▸ Records provided
--------------------------------------------------
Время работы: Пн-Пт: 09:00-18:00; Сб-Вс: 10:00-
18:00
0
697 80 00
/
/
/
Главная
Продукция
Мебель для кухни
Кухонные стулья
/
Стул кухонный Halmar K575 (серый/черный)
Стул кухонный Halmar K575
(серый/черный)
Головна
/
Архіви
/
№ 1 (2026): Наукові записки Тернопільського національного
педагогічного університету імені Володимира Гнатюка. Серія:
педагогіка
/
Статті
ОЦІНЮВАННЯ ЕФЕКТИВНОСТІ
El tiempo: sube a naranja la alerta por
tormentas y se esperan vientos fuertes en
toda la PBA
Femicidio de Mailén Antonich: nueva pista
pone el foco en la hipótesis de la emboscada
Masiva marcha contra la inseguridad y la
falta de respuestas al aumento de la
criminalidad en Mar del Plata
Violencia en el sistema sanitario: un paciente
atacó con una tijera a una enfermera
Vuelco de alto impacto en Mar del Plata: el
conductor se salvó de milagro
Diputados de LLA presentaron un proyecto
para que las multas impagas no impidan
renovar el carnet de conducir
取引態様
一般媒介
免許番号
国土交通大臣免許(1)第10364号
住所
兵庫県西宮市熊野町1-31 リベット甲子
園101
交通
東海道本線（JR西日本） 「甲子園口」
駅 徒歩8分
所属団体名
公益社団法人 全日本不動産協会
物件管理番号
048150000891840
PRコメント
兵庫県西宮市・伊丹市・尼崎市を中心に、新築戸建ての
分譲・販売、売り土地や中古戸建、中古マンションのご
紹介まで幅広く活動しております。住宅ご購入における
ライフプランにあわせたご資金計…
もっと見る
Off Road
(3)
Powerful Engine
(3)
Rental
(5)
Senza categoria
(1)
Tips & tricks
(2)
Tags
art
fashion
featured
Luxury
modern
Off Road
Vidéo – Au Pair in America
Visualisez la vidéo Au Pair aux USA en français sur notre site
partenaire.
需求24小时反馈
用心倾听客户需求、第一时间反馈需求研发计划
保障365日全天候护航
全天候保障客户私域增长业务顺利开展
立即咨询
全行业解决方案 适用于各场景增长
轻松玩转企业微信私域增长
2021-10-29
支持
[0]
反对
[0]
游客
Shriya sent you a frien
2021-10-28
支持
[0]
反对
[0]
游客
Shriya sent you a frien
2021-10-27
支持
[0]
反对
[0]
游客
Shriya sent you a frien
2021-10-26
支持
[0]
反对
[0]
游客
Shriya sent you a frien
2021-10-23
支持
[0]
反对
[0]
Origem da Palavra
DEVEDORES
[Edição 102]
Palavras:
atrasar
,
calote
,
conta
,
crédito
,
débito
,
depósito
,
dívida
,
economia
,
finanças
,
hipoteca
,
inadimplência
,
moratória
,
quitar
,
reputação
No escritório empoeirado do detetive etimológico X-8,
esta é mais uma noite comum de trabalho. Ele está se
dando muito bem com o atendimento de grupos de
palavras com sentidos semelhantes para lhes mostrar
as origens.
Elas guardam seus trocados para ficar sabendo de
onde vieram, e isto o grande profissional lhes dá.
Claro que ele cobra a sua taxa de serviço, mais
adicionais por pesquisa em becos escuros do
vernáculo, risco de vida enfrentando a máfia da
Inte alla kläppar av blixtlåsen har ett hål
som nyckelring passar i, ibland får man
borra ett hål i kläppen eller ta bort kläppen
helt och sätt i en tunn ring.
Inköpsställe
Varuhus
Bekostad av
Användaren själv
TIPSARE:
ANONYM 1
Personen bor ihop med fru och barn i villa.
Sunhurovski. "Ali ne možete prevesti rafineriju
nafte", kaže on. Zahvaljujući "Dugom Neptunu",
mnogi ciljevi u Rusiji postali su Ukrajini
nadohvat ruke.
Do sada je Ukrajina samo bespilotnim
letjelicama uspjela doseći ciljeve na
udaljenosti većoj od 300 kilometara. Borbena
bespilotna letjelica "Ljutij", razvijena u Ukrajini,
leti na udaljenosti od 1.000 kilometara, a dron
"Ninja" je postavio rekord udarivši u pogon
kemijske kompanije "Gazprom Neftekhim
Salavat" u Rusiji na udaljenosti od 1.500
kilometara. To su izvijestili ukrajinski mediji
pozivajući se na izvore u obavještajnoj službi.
--------------------------------------------------
▸ Problem to solve
For each entry above, write out an exact copy.

▸ Output for this task
Время работы: Пн-Пт: 09:00-18:00; Сб-Вс: 10:00-
18:00
0
697 80 00
/
/
/
Главная
Продукция
Мебель для кухни
Кухонные стулья
/
Стул кухонный Halmar K575 (серый/черный)
Стул кухонный Halmar K575
(серый/черный)
Головна
/
Архіви
/
№ 1 (2026): Наукові записки Тернопільського національного
педагогічного університету імені Володимира Гнатюка. Серія:
педагогіка
/
Статті
ОЦІНЮВАННЯ ЕФЕКТИВНОСТІ
El tiempo: sube a naranja la alerta por
tormentas y se esperan vientos fuertes en
toda la PBA
Femicidio de Mailén Antonich: nueva pista
pone el foco en la hipótesis de la emboscada
Masiva marcha contra la inseguridad y la
falta de respuestas al aumento de la
criminalidad en Mar del Plata
Violencia en el sistema sanitario: un paciente
atacó con una tijera a una enfermera
Vuelco de alto impacto en Mar del Plata: el
conductor se salvó de milagro
Diputados de LLA presentaron un proyecto
para que las multas impagas no impidan
renovar el carnet de conducir
取引態様
一般媒介
免許番号
国土交通大臣免許(1)第10364号
住所
兵庫県西宮市熊野町1-31 リベット甲子
園101
交通
東海道本線（JR西日本） 「甲子園口」
駅 徒歩8分
所属団体名
公益社団法人 全日本不動産協会
物件管理番号
048150000891840
PRコメント
兵庫県西宮市・伊丹市・尼崎市を中心に、新築戸建ての
分譲・販売、売り土地や中古戸建、中古マンションのご
紹介まで幅広く活動しております。住宅ご購入における
ライフプランにあわせたご資金計…
もっと見る
Off Road
(3)
Powerful Engine
(3)
Rental
(5)
Senza categoria
(1)
Tips & tricks
(2)
Tags
art
fashion
featured
Luxury
modern
Off Road
Vidéo – Au Pair in America
Visualisez la vidéo Au Pair aux USA en français sur notre site
partenaire.
需求24小时反馈
用心倾听客户需求、第一时间反馈需求研发计划
保障365日全天候护航
全天候保障客户私域增长业务顺利开展
立即咨询
全行业解决方案 适用于各场景增长
轻松玩转企业微信私域增长
2021-10-29
支持
[0]
反对
[0]
游客
Shriya sent you a frien
2021-10-28
支持
[0]
反对
[0]
游客
Shriya sent you a frien
2021-10-27
支持
[0]
反对
[0]
游客
Shriya sent you a frien
2021-10-26
支持
[0]
反对
[0]
游客
Shriya sent you a frien
2021-10-23
支持
[0]
反对
[0]
Origem da Palavra
DEVEDORES
[Edição 102]
Palavras:
atrasar
,
calote
,
conta
,
crédito
,
débito
,
depósito
,
dívida
,
economia
,
finanças
,
hipoteca
,
inadimplência
,
moratória
,
quitar
,
reputação
No escritório empoeirado do detetive etimológico X-8,
esta é mais uma noite comum de trabalho. Ele está se
dando muito bem com o atendimento de grupos de
palavras com sentidos semelhantes para lhes mostrar
as origens.
Elas guardam seus trocados para ficar sabendo de
onde vieram, e isto o grande profissional lhes dá.
Claro que ele cobra a sua taxa de serviço, mais
adicionais por pesquisa em becos escuros do
vernáculo, risco de vida enfrentando a máfia da
Inte alla kläppar av blixtlåsen har ett hål
som nyckelring passar i, ibland får man
borra ett hål i kläppen eller ta bort kläppen
helt och sätt i en tunn ring.
Inköpsställe
Varuhus
Bekostad av
Användaren själv
TIPSARE:
ANONYM 1
Personen bor ihop med fru och barn i villa.
Sunhurovski. "Ali ne možete prevesti rafineriju
nafte", kaže on. Zahvaljujući "Dugom Neptunu",
mnogi ciljevi u Rusiji postali su Ukrajini
nadohvat ruke.
Do sada je Ukrajina samo bespilotnim
letjelicama uspjela doseći ciljeve na
udaljenosti većoj od 300 kilometara. Borbena
bespilotna letjelica "Ljutij", razvijena u Ukrajini,
leti na udaljenosti od 1.000 kilometara, a dron
"Ninja" je postavio rekord udarivši u pogon
kemijske kompanije "Gazprom Neftekhim
Salavat" u Rusiji na udaljenosti od 1.500
kilometara. To su izvijestili ukrajinski mediji
pozivajući se na izvore u obavještajnoj službi.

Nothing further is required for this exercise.